» What is required
Give the entries again exactly. Skip the pictures.

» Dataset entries
##########
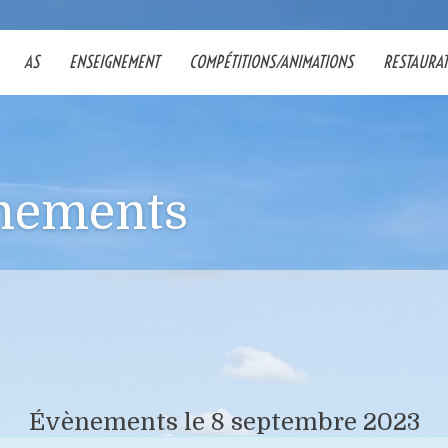
AS
ENSEIGNEMENT
COMPÉTITIONS/ANIMATIONS
RESTAURA
nements
Évènements le 8 septembre 2023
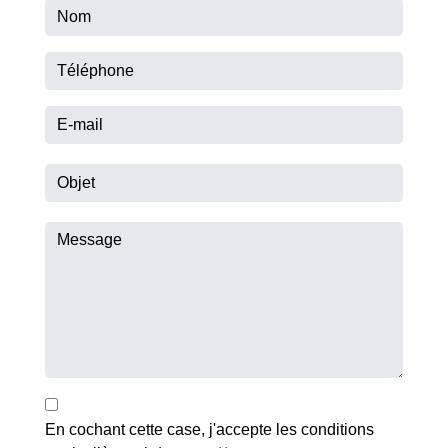
En cochant cette case, j'accepte les conditions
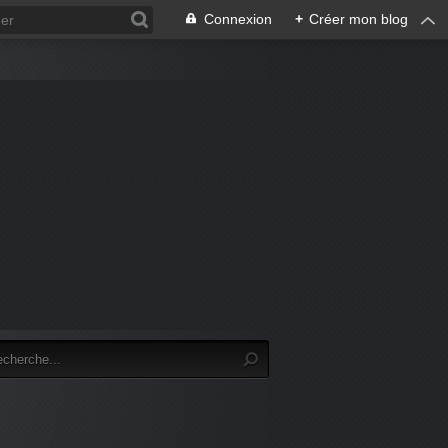
Connexion
+
Créer mon blog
##########
» Task output
AS
ENSEIGNEMENT
COMPÉTITIONS/ANIMATIONS
RESTAURA
nements
Évènements le 8 septembre 2023
En cochant cette case, j'accepte les conditions
Connexion
+
Créer mon blog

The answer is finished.